Снаружи разрушенное поместье выглядело внушительно и даже пугающе, но вариантов было не так уж много. Наверное, инстинкт самосохранения и страх отключились после очередной встряски сознания. Ощущение, что все это не может быть правдой преследовало бесконечно. Как и постоянные убеждения себя в том, что все это — реальность, в которой мне теперь предстоит выживать.
Обнаружив то, что искала — водный источник, напилась от души, как только не лопнула. Но после всех этих иномирных похождений сушняк преследовал перманентно. А зайти в ближайший ларек за бутылочкой воды, увы, тут такой возможности нет. Еще не придумали, видимо.
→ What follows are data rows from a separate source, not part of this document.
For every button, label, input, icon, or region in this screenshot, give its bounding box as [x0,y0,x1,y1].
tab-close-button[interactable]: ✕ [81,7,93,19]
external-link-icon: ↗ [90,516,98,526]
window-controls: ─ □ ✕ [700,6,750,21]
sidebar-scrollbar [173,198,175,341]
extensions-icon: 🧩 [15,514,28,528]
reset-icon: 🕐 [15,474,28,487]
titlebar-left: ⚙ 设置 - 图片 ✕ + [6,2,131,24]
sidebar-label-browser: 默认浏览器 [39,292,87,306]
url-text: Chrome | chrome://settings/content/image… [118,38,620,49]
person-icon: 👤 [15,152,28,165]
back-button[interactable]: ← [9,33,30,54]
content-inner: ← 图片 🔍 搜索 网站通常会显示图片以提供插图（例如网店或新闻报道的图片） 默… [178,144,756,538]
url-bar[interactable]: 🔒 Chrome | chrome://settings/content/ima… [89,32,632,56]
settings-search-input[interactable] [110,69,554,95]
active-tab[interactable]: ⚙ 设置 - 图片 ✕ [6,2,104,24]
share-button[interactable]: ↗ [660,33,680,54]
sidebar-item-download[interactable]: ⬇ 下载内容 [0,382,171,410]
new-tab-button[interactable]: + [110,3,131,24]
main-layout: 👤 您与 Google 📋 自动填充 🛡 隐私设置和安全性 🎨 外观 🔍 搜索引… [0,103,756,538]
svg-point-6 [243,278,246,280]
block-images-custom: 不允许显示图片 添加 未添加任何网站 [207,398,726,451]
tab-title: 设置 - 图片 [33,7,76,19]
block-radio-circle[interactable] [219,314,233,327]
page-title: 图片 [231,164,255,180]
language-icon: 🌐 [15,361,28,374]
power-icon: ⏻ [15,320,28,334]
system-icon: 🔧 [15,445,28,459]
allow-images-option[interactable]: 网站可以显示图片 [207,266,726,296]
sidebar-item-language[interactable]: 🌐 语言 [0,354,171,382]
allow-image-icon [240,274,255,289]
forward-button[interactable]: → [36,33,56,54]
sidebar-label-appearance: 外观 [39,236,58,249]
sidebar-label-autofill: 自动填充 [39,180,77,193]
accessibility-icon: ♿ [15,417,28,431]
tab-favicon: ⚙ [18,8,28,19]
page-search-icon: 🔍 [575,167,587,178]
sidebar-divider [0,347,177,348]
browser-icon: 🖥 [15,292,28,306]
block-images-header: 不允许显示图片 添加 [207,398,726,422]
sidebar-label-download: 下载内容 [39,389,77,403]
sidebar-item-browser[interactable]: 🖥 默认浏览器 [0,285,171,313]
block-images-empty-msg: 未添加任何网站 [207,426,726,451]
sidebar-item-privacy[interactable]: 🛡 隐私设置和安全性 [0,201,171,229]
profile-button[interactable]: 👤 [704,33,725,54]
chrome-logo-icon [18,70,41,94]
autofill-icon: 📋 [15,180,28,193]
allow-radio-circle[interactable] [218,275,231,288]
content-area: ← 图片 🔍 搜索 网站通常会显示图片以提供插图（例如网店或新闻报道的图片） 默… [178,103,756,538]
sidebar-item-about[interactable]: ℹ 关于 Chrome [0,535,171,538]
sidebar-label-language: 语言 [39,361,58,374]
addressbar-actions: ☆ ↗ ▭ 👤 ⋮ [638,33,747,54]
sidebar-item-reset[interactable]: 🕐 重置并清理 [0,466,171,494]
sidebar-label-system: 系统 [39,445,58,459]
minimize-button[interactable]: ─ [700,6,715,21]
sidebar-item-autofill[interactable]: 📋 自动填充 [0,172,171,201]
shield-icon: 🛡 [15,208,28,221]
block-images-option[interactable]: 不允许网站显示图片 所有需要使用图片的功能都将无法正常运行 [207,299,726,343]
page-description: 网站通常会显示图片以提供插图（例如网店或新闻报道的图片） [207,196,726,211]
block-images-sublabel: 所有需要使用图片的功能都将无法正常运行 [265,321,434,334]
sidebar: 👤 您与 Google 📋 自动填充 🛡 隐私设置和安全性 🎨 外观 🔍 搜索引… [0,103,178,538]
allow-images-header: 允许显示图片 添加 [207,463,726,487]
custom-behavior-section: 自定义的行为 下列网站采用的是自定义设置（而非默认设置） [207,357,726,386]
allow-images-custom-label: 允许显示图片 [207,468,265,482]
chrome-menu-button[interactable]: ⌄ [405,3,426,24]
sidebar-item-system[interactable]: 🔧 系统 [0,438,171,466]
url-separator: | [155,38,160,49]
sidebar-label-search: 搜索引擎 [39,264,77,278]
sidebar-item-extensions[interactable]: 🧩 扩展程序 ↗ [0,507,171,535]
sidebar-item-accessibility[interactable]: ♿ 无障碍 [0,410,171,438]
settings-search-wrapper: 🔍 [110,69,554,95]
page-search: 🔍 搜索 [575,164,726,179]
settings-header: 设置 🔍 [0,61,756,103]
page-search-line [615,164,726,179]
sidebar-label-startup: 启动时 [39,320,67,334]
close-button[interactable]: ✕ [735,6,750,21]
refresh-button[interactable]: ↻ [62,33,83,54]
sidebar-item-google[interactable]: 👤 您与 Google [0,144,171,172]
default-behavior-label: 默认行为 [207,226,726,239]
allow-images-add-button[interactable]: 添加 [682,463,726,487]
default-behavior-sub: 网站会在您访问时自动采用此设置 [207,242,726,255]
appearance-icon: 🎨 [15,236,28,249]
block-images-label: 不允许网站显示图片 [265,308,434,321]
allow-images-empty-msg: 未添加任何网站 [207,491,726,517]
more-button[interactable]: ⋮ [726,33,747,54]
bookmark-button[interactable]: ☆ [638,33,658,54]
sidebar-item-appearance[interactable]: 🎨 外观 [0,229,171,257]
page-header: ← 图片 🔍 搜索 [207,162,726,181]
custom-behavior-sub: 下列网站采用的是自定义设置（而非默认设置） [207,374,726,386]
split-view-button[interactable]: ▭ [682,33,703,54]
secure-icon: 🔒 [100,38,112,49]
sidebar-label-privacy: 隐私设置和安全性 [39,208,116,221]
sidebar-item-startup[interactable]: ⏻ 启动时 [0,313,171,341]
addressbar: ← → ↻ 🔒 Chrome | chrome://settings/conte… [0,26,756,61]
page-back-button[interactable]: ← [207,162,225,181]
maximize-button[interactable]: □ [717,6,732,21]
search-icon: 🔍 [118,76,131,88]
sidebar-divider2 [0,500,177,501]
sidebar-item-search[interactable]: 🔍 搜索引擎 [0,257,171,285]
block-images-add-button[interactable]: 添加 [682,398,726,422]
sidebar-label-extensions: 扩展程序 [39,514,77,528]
Где-то тут, с облегчением выдохнув, я села на ближайший камушек и огляделась.
Источник находился в центре, видимо, бывшего сада. Небольшой, буквально метр на метр, прудик огороженный по кромке крупными камнями. В центре бьет маленький гейзер, я такой видела в доме у Калинки. Каким-то образом он работает вроде наших скважин, снабжая все поместье живительной влагой. Думаю, без магии не обошлось.
Сад был большим и даже цветущим местами, но заброшен, густые заросли роз превратились в знакомый шиповник, несколько огромных и разлапистых кустов сирени смотрели в сумерках с опаской, как на чужачку.
— Вы не волнуйтесь… — почти шепотом, — я не потревожу вас лишний раз.
Кусты глухо зашумели, ветерок подул что ли или действительно услышали?
Покидая сад еще раз оглянулась на этот когда-то прекрасный кусочек земли и с сожалением отметила, что будь у меня время и возможность, хотелось бы, наверное, этот сад спасти. В тон моим грустным мыслям, сад снова зашумел. Решено, приду утром, осмотрю его получше. Уже темнело, стоило возвращаться в единственное, пусть и глухо освещенное, но все-таки более уютное место.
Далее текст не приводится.